Wednesday, March 29, 2017
Local governments have become battlegrounds between entrenched economic interests (like hotel owners and taxi cab companies) and participants in the sharing economy.
This is a policy issue where city/county administrators should inform the discussion without putting a finger on the scales. One of our responsibilities is to encourage robust public participation. This is why I read a recent Miami Herald news article with a mix of concern and alarm.
“We are now on notice for people who did come here and notify us in public and challenge us in public,” said City Manager Daniel Alfonso. “I will be duly bound to request our personnel to enforce the city code.”
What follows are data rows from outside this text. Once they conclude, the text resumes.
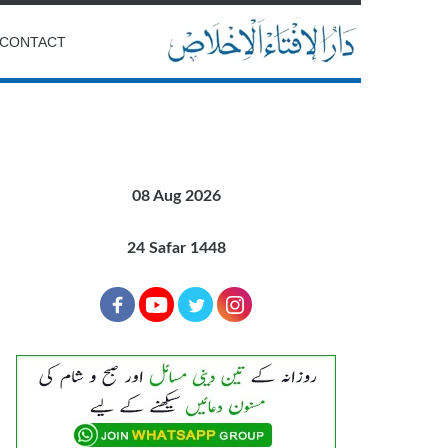
CONTACT
08 Aug 2026
24 Safar 1448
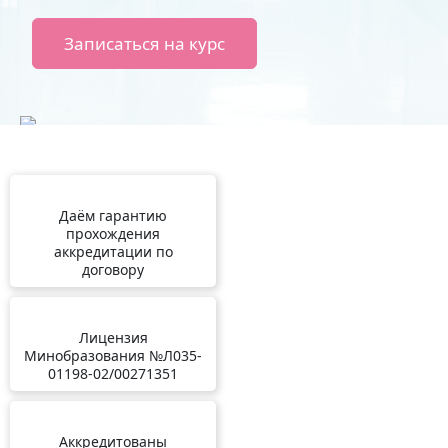
Записаться на курс
Даём гарантию
прохождения
аккредитации по
договору
Лицензия
Минобразования №Л035-
01198-02/00271351
Аккредитованы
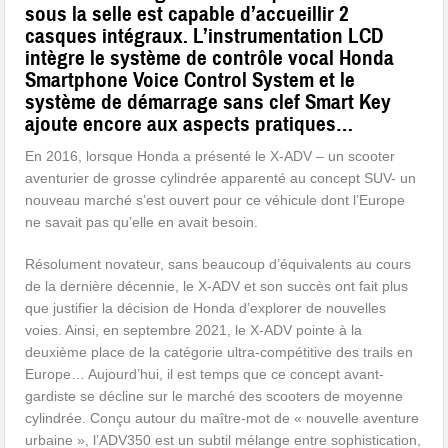
sous la selle est capable d’accueillir 2
casques intégraux. L’instrumentation LCD
intègre le système de contrôle vocal Honda
Smartphone Voice Control System et le
système de démarrage sans clef Smart Key
ajoute encore aux aspects pratiques…
En 2016, lorsque Honda a présenté le X-ADV – un scooter
aventurier de grosse cylindrée apparenté au concept SUV- un
nouveau marché s’est ouvert pour ce véhicule dont l’Europe
ne savait pas qu’elle en avait besoin.
Résolument novateur, sans beaucoup d’équivalents au cours
de la dernière décennie, le X-ADV et son succès ont fait plus
que justifier la décision de Honda d’explorer de nouvelles
voies. Ainsi, en septembre 2021, le X-ADV pointe à la
deuxième place de la catégorie ultra-compétitive des trails en
Europe… Aujourd’hui, il est temps que ce concept avant-
gardiste se décline sur le marché des scooters de moyenne
cylindrée. Conçu autour du maître-mot de « nouvelle aventure
urbaine », l’ADV350 est un subtil mélange entre sophistication,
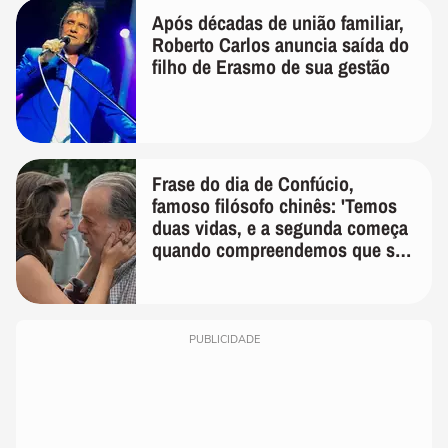
Após décadas de união familiar,
Roberto Carlos anuncia saída do
filho de Erasmo de sua gestão
Frase do dia de Confúcio,
famoso filósofo chinês: 'Temos
duas vidas, e a segunda começa
quando compreendemos que só
temos uma'
PUBLICIDADE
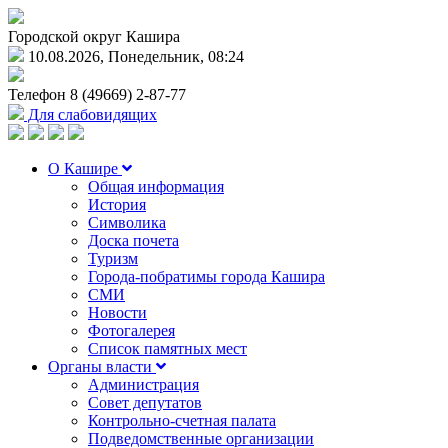
Городской округ Кашира
10.08.2026, Понедельник, 08:24
Телефон
8 (49669) 2-87-77
Для слабовидящих
О Кашире
Общая информация
История
Символика
Доска почета
Туризм
Города-побратимы города Кашира
СМИ
Новости
Фотогалерея
Список памятных мест
Органы власти
Администрация
Совет депутатов
Контрольно-счетная палата
Подведомственные организации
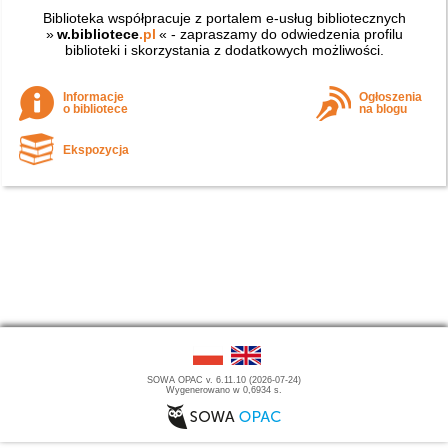
Biblioteka współpracuje z portalem e-usług bibliotecznych
»
w.bibliotece
.pl
« - zapraszamy do odwiedzenia profilu
biblioteki i skorzystania z dodatkowych możliwości.
Informacje
Ogłoszenia
o bibliotece
na blogu
Ekspozycja
SOWA OPAC v. 6.11.10 (2026-07-24)
Wygenerowano w 0,6934 s.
Unless I am misreading this news story, the City of Miami plans to use information provided by citizens engaged in the democratic process to target enforcement. How would Mr. Alfonso feel if he complained about a particular tax policy and found himself the subject of an IRS audit? Yes, there might be a delicious moment of schadenfreude hearing an IRS agent tell him, "I was duly bound to enforce the tax code," but it would be wrong.
Public hearings are an opportunity for civic engagement and civil discourse... not data collection. A person testifying in favor of an urban chicken ordinance shouldn't have to worry about a code enforcement officer peeking over his or her backyard fence the following day. Whatever the public interest in the specific code or ordinance, I'm confident there is a larger interest in protecting a cornerstone of the democratic process.